Collected data entries
——————
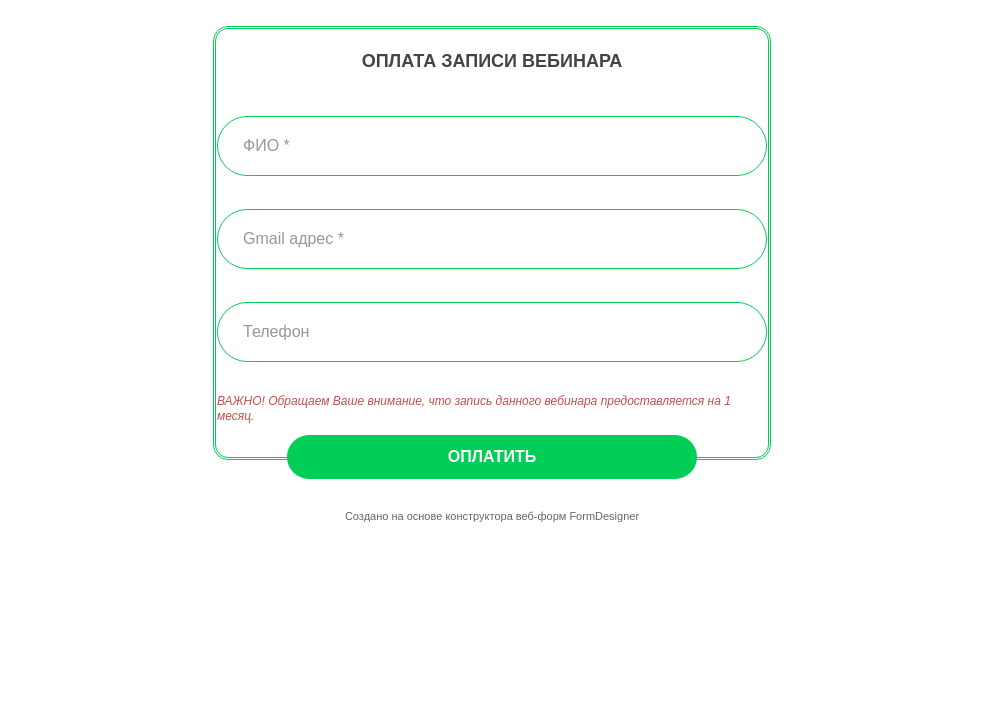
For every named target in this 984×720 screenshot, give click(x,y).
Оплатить (492, 456)
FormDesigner (604, 516)
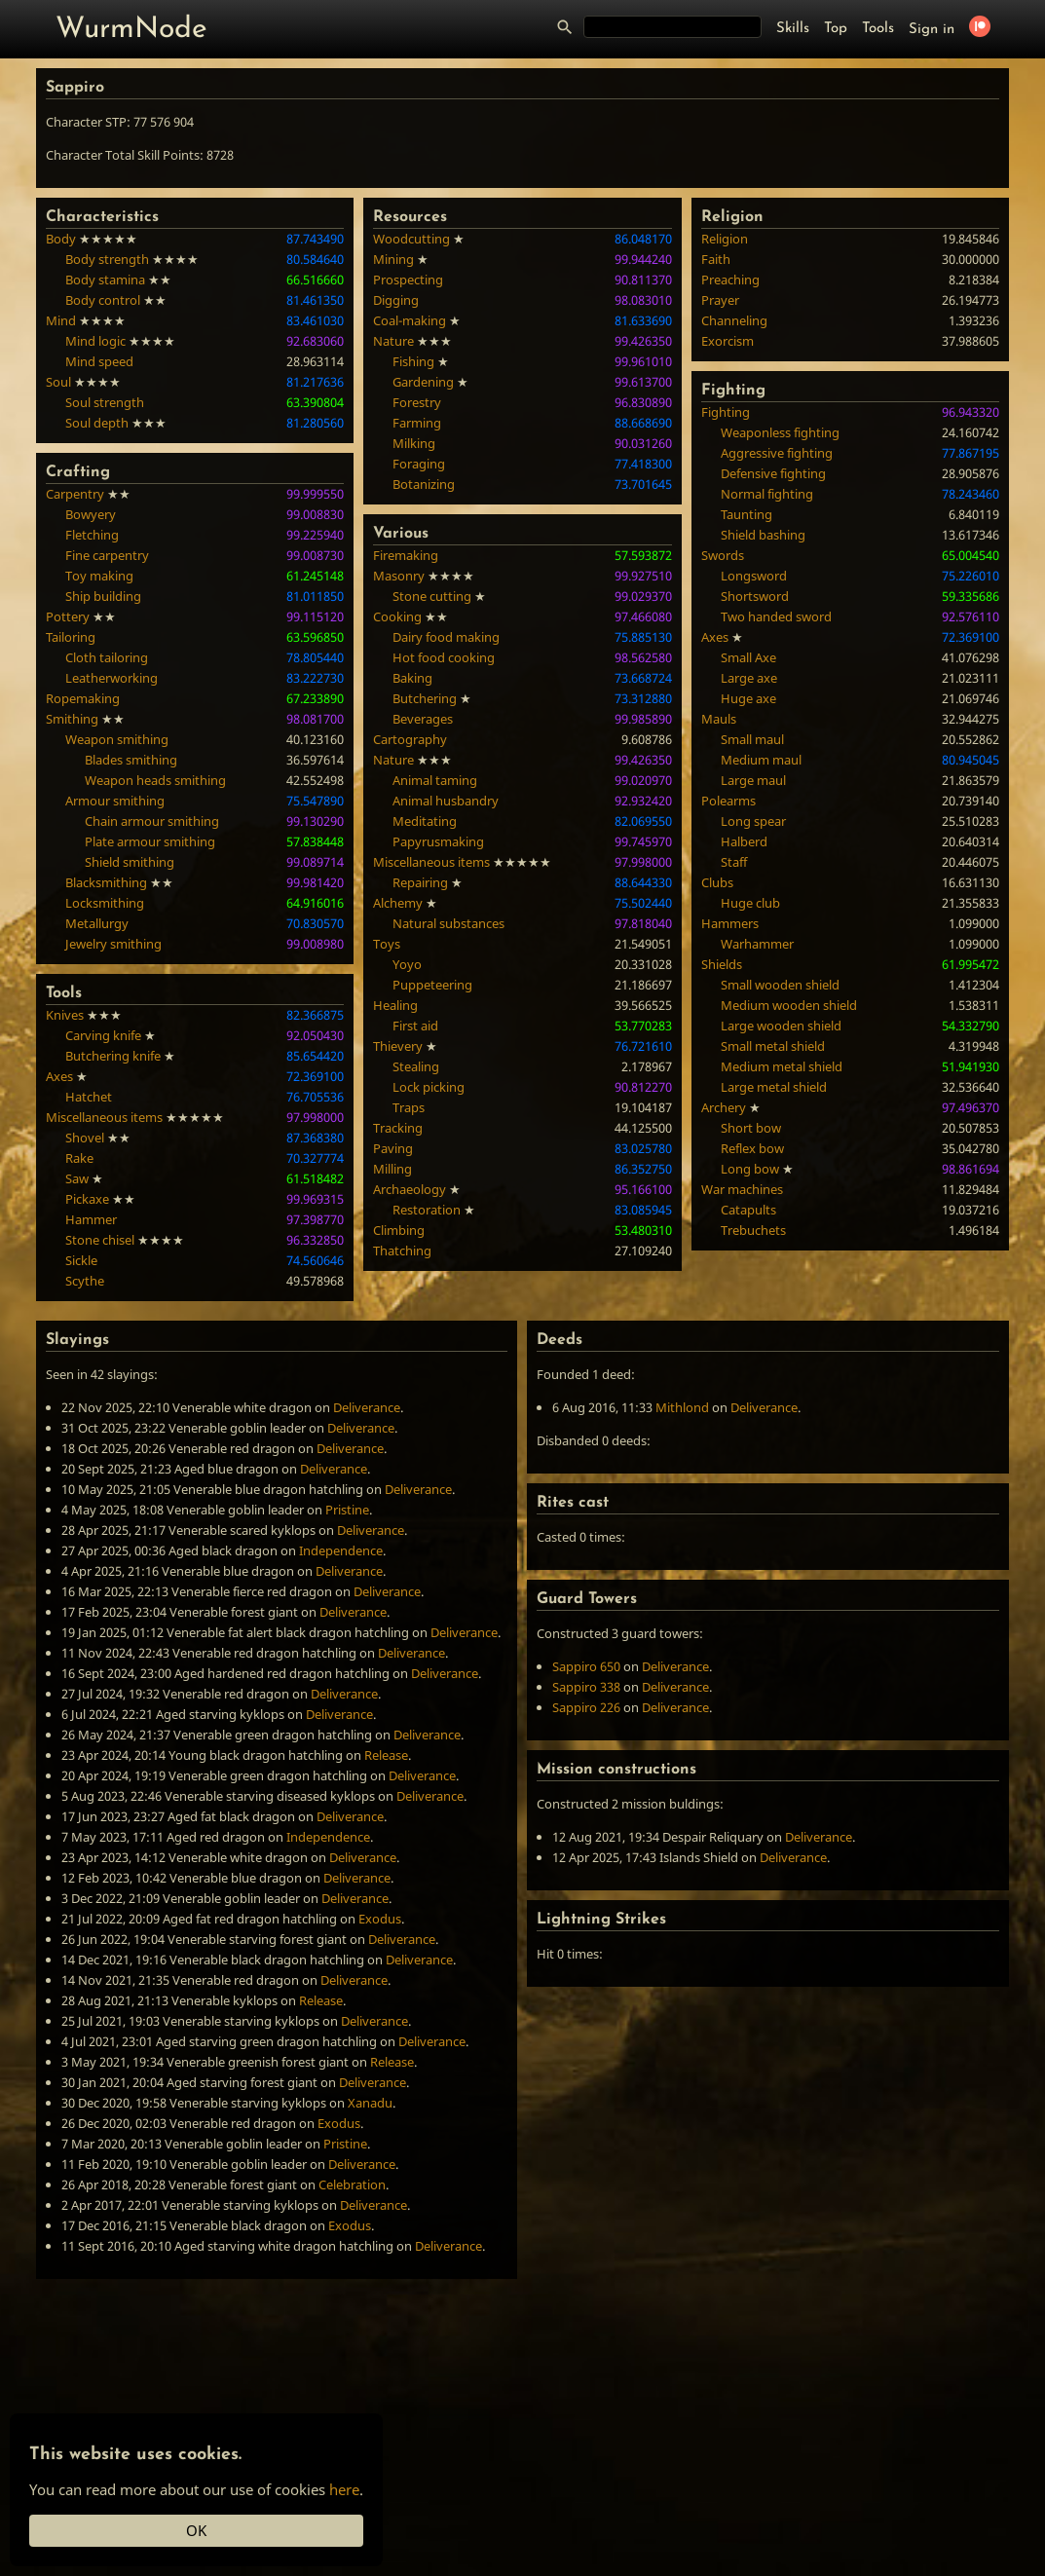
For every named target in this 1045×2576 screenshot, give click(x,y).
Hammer (91, 1219)
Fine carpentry (107, 555)
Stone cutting (431, 596)
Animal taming (434, 780)
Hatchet (88, 1096)
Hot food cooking (443, 657)
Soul (58, 382)
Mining (393, 259)
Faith (715, 259)
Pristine (347, 1509)
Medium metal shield (781, 1066)
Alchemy (398, 903)
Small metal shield (773, 1046)
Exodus (379, 1918)
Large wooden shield (781, 1025)
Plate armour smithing (150, 841)
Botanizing (423, 484)
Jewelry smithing (113, 943)
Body (61, 238)
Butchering (424, 698)
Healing (395, 1005)
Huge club (750, 903)
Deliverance (366, 1407)
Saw (77, 1178)
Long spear (753, 821)
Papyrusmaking (438, 841)
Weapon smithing (116, 739)
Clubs (717, 882)
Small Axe (748, 657)
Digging (396, 300)
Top (835, 28)
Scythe (84, 1280)
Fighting (725, 412)
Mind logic (95, 341)
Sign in (931, 29)
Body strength (107, 259)
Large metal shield (774, 1087)
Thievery (398, 1046)
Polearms (728, 800)
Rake (79, 1158)
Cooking (397, 616)
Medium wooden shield (789, 1005)
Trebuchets (753, 1230)
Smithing (72, 719)
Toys (386, 943)
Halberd (744, 841)
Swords (722, 555)
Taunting (746, 514)
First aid (415, 1025)
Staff (734, 862)
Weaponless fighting (780, 432)
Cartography (410, 739)
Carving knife (103, 1035)
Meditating (424, 821)
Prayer (720, 300)
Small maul (752, 739)
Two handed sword (776, 616)
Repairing (420, 882)
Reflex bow (752, 1148)
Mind (61, 320)
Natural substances (448, 923)
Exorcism (727, 341)
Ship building (103, 596)
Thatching (402, 1250)
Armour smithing (115, 800)
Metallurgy (97, 923)
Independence (341, 1550)
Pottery (68, 616)
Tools (878, 28)
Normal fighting (767, 494)
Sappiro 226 (586, 1707)
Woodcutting (411, 238)
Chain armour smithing (152, 821)
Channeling (734, 320)
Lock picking (428, 1087)
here (344, 2489)
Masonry (399, 575)
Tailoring (70, 637)
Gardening (423, 382)
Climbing (399, 1230)
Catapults (748, 1209)
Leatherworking (111, 678)
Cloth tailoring (106, 657)
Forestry (416, 402)
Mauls (718, 719)
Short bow (751, 1128)
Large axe (749, 678)
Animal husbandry (445, 800)
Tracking (398, 1128)
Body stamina (105, 279)
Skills (792, 28)
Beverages (422, 719)
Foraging (418, 463)
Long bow (750, 1168)
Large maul (753, 780)
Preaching (730, 279)
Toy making (99, 575)
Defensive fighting (773, 473)
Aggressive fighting (777, 453)
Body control (102, 300)
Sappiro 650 (586, 1666)
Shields (721, 964)
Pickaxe (87, 1199)
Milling (392, 1168)
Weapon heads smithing (155, 780)
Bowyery (90, 514)
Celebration (352, 2184)
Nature (393, 341)
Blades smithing (131, 759)
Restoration (426, 1209)
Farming (416, 422)
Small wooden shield (780, 984)
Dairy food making (446, 637)
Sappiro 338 (586, 1687)
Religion (724, 238)
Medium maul (761, 759)
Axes (59, 1076)
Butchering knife (113, 1055)
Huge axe (748, 698)
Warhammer (757, 943)
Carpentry (75, 494)
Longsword (754, 575)
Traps (408, 1107)
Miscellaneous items (104, 1117)
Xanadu (370, 2102)
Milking (413, 443)
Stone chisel (99, 1240)
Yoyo (407, 964)
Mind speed (99, 361)
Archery (723, 1107)
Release (386, 1755)
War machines (742, 1189)
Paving (393, 1148)
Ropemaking (83, 698)
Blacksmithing (106, 882)
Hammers (730, 923)
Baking (412, 678)
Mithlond (682, 1407)
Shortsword (755, 596)
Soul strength (104, 402)
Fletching (92, 534)
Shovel (84, 1137)
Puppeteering (432, 984)
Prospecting (408, 279)
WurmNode (131, 30)
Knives (65, 1015)
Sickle (81, 1260)
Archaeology (409, 1189)
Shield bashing (763, 534)
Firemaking (405, 555)
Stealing (415, 1066)
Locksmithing (104, 903)
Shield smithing (129, 862)
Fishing (413, 361)
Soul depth (97, 422)
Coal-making (409, 320)
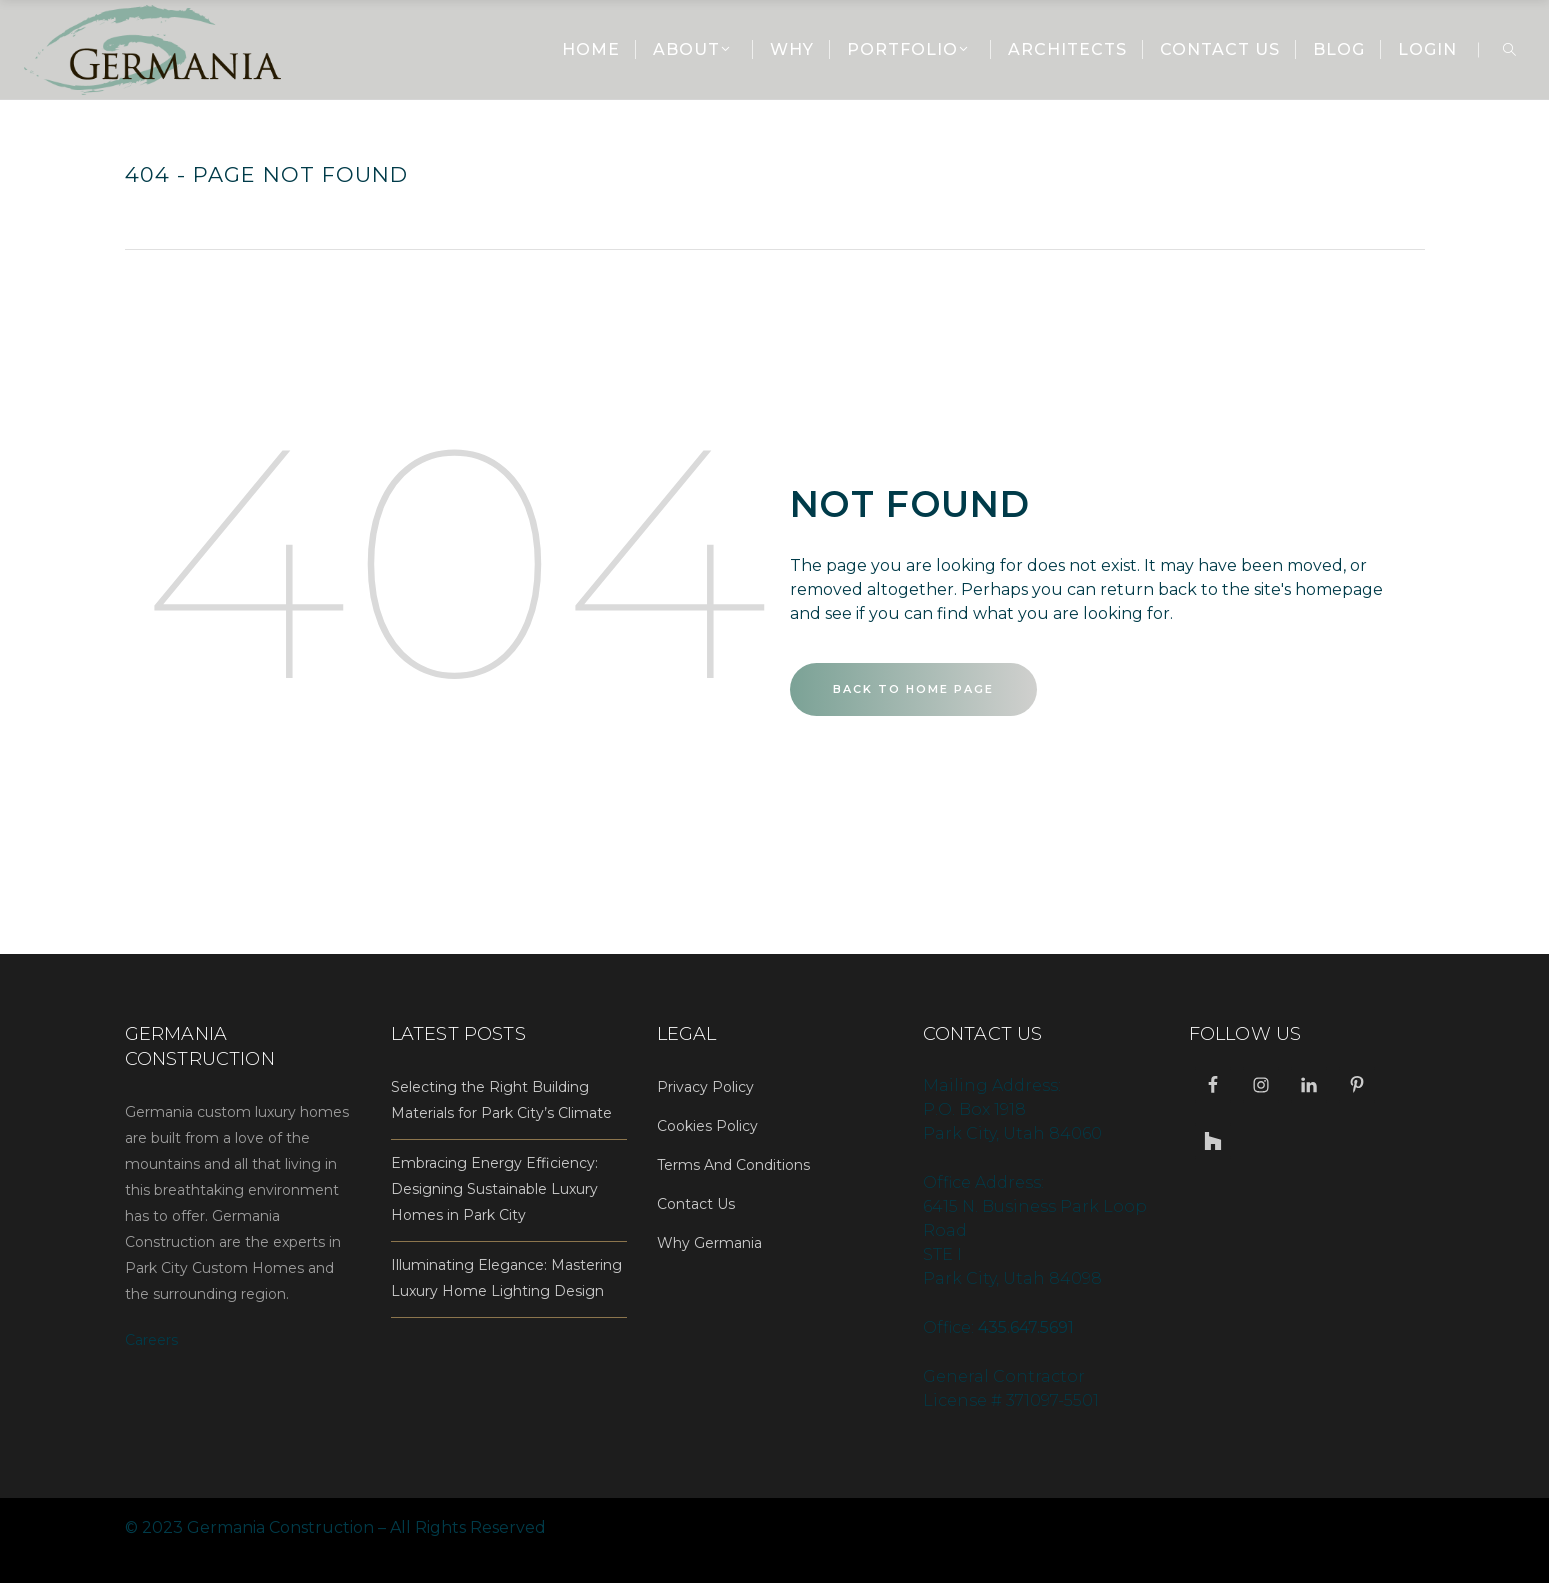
——————
• [Exercise] Each entry above should be printed again word for word, with any picture dropped.

• [Written response]
For every named target in this 984×720 screenshot, give click(x,y).
Оплатить (492, 456)
FormDesigner (604, 516)
For every named target in this 1045×2576 screenshot, give click(x,y).
Hammer (91, 1219)
Fine carpentry (107, 555)
Stone cutting (431, 596)
Animal taming (434, 780)
Hatchet (88, 1096)
Hot food cooking (443, 657)
Soul (58, 382)
Mining (393, 259)
Faith (715, 259)
Pristine (347, 1509)
Medium metal shield (781, 1066)
Alchemy (398, 903)
Small metal shield (773, 1046)
Exodus (379, 1918)
Large wooden shield (781, 1025)
Plate armour smithing (150, 841)
Botanizing (423, 484)
Jewelry smithing (113, 943)
Body (61, 238)
Butchering (424, 698)
Healing (395, 1005)
Huge club (750, 903)
Deliverance (366, 1407)
Saw (77, 1178)
Long spear (753, 821)
Papyrusmaking (438, 841)
Weapon smithing (116, 739)
Clubs (717, 882)
Small Axe (748, 657)
Digging (396, 300)
Top (835, 28)
Scythe (84, 1280)
Fighting (725, 412)
Mind logic (95, 341)
Sign in (931, 29)
Body strength (107, 259)
Large metal shield (774, 1087)
Thievery (398, 1046)
Polearms (728, 800)
Rake (79, 1158)
Cooking (397, 616)
Medium wooden shield (789, 1005)
Trebuchets (753, 1230)
Smithing (72, 719)
Toys (386, 943)
Halberd (744, 841)
Swords (722, 555)
Taunting (746, 514)
First aid (415, 1025)
Staff (734, 862)
Weaponless fighting (780, 432)
Cartography (410, 739)
Carving knife (103, 1035)
Meditating (424, 821)
Prayer (720, 300)
Small maul (752, 739)
Two handed sword (776, 616)
Repairing (420, 882)
Reflex bow (752, 1148)
Mind (61, 320)
Natural substances (448, 923)
Exorcism (727, 341)
Ship building (103, 596)
Thatching (402, 1250)
Armour smithing (115, 800)
Metallurgy (97, 923)
Independence (341, 1550)
Pottery (68, 616)
Tools (878, 28)
Normal fighting (767, 494)
Sappiro 226 (586, 1707)
Woodcutting (411, 238)
Chain armour smithing (152, 821)
Channeling (734, 320)
Lock picking (428, 1087)
here (344, 2489)
Masonry (399, 575)
Tailoring (70, 637)
Gardening (423, 382)
Climbing (399, 1230)
Catapults (748, 1209)
Leatherworking (111, 678)
Cloth tailoring (106, 657)
Forestry (416, 402)
Mauls (718, 719)
Short bow (751, 1128)
Large axe (749, 678)
Animal husbandry (445, 800)
Tracking (398, 1128)
Body stamina (105, 279)
Skills (792, 28)
Beverages (422, 719)
Foraging (418, 463)
Long bow (750, 1168)
Large maul (753, 780)
Preaching (730, 279)
Toy making (99, 575)
Defensive fighting (773, 473)
Aggressive fighting (777, 453)
Body control (102, 300)
Sappiro 650 (586, 1666)
Shields (721, 964)
Pickaxe (87, 1199)
Milling (392, 1168)
Weapon heads smithing (155, 780)
Bowyery (90, 514)
Celebration (352, 2184)
Nature (393, 341)
Blades smithing (131, 759)
Restoration (426, 1209)
Farming (416, 422)
Small wooden shield (780, 984)
Dairy food making (446, 637)
Sappiro 338 (586, 1687)
Religion (724, 238)
Medium maul (761, 759)
Axes (59, 1076)
Butchering knife (113, 1055)
Huge axe (748, 698)
Warhammer (757, 943)
Carpentry (75, 494)
Longsword (754, 575)
Traps (408, 1107)
Miscellaneous items (104, 1117)
Xanadu (370, 2102)
Milking (413, 443)
Stone chisel (99, 1240)
Yoyo (407, 964)
Mind speed (99, 361)
Archery (723, 1107)
Release (386, 1755)
War machines (742, 1189)
Paving (393, 1148)
Ropemaking (83, 698)
Blacksmithing (106, 882)
Hammers (730, 923)
Baking (412, 678)
Mithlond (682, 1407)
Shortsword (755, 596)
Soul strength (104, 402)
Fletching (92, 534)
Shovel (84, 1137)
Puppeteering (432, 984)
Prospecting (408, 279)
WurmNode (131, 30)
Knives (65, 1015)
Sickle (81, 1260)
Archaeology (409, 1189)
Shield bashing (763, 534)
Firemaking (405, 555)
Stealing (415, 1066)
Locksmithing (104, 903)
Shield smithing (129, 862)
Fishing (413, 361)
Soul depth (97, 422)
Coal-making (409, 320)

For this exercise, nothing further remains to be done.